Thanks to the Sloth Witch Factor-affecting tea he drank last time, Subaru is once again able to keep his shit together in Echidna’s presence. Subaru makes an appeal to Echidna: next time he leaves this place, he doesn’t want to forget her. He draws so close and is so emphatic, Echidna can’t help but betray her bashful side, and is inclined to acquiesce to his request.

That’s when it dawns on Subaru: this tea party must be happening right after her last one. That she doesn’t consider this strange in the slightest means she knows why and how he’s back a second time. When she asks him to clearly state what that “how” is, he’s understandably weary, considering what’s happened to him every time he’s tried to explain it to others.

But this time, in this place, and to Echidna, Witch of Greed, he’s able to literally shout it from the hilltops: he’s been returning by death. Shocked beyond reason that he was able to finally say it out loud, he repeats it again and again, still waiting for the claw-like hand to clutch his heart and squeeze—but it doesn’t happen. At long last, Subaru is able to tell someone what’s really happening to him.

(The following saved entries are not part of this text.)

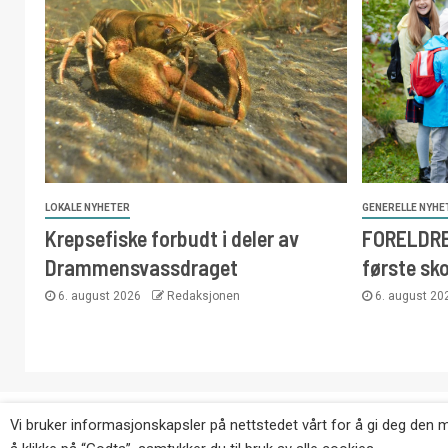
LOKALE NYHETER
GENERELLE NYHE
Krepsefiske forbudt i deler av
FORELDRE:
Drammensvassdraget
første sk
6. august 2026
Redaksjonen
6. august 2
Copyright © Eikernytt.no utgis av Roy’s Pressetjeneste
Vi bruker informasjonskapsler på nettstedet vårt for å gi deg den 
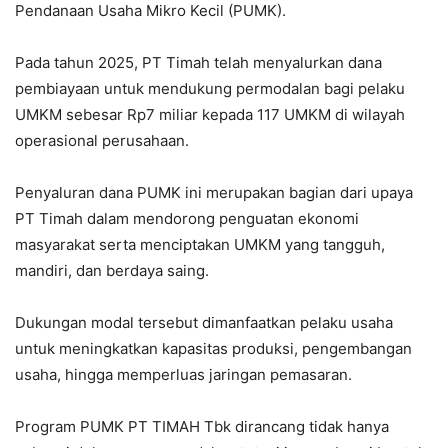
Pendanaan Usaha Mikro Kecil (PUMK).
Pada tahun 2025, PT Timah telah menyalurkan dana
pembiayaan untuk mendukung permodalan bagi pelaku
UMKM sebesar Rp7 miliar kepada 117 UMKM di wilayah
operasional perusahaan.
Penyaluran dana PUMK ini merupakan bagian dari upaya
PT Timah dalam mendorong penguatan ekonomi
masyarakat serta menciptakan UMKM yang tangguh,
mandiri, dan berdaya saing.
Dukungan modal tersebut dimanfaatkan pelaku usaha
untuk meningkatkan kapasitas produksi, pengembangan
usaha, hingga memperluas jaringan pemasaran.
Program PUMK PT TIMAH Tbk dirancang tidak hanya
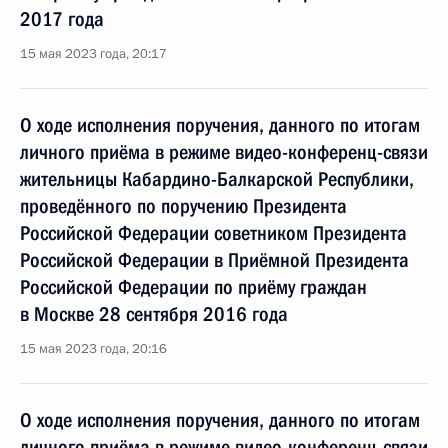
2017 года
15 мая 2023 года, 20:17
О ходе исполнения поручения, данного по итогам
личного приёма в режиме видео-конференц-связи
жительницы Кабардино-Балкарской Республики,
проведённого по поручению Президента
Российской Федерации советником Президента
Российской Федерации в Приёмной Президента
Российской Федерации по приёму граждан
в Москве 28 сентября 2016 года
15 мая 2023 года, 20:16
О ходе исполнения поручения, данного по итогам
личного приёма в режиме видео-конференц-связи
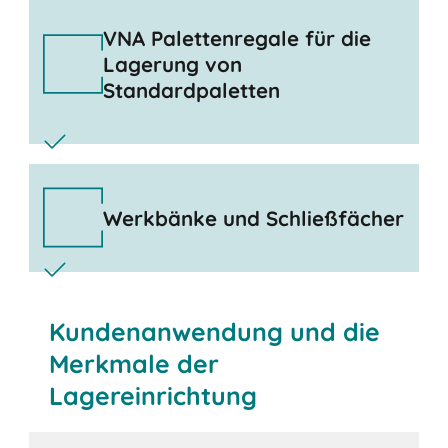
VNA Palettenregale für die
Lagerung von
Standardpaletten
Werkbänke und Schließfächer
Kundenanwendung und die
Merkmale der
Lagereinrichtung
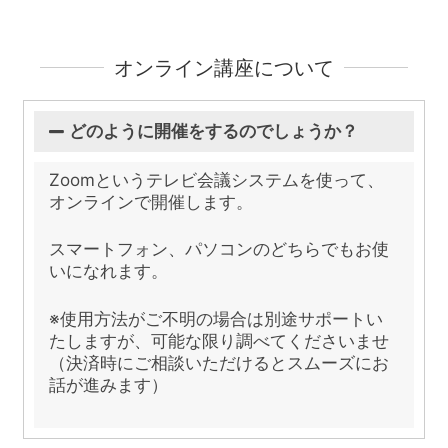
オンライン講座について
どのように開催をするのでしょうか？
Zoomというテレビ会議システムを使って、
オンラインで開催します。
スマートフォン、パソコンのどちらでもお使
いになれます。
※使用方法がご不明の場合は別途サポートい
たしますが、可能な限り調べてくださいませ
（決済時にご相談いただけるとスムーズにお
話が進みます）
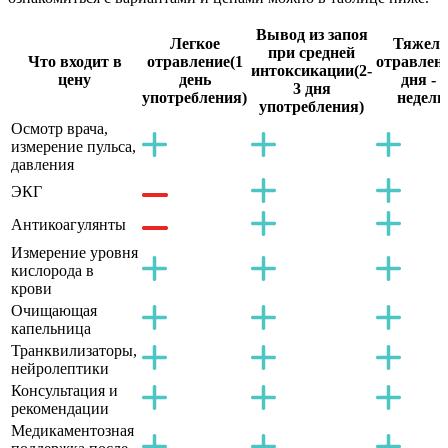
Вывод из запоя
Легкое
Тяжело
при средней
Что входит в
отравление
(1
отравлен
интоксикации
(2-
цену
день
дня - 2
3 дня
употребления)
недели
употребления)
Осмотр врача,
измерение пульса,
давления
ЭКГ
Антикоагулянты
Измерение уровня
кислорода в
крови
Очищающая
капельница
Транквилизаторы,
нейролептики
Консультация и
рекомендации
Медикаментозная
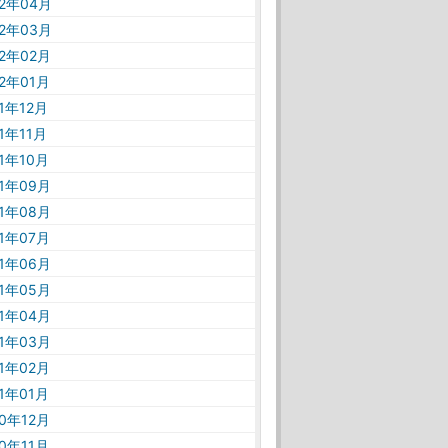
22年04月
22年03月
22年02月
22年01月
21年12月
21年11月
21年10月
21年09月
21年08月
21年07月
21年06月
21年05月
21年04月
21年03月
21年02月
21年01月
20年12月
20年11月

This is because the Witch of Greed wants to know everything in this world. But while she’s known about Return by Death and has been watching him this whole time, there’s yet more she wants to learn from him, like how he felt while going through all the trials he’s endured and burdens he’s carried. Well, she may want to get comfortable and brew more tea—with or without “fluids”—this could take a while!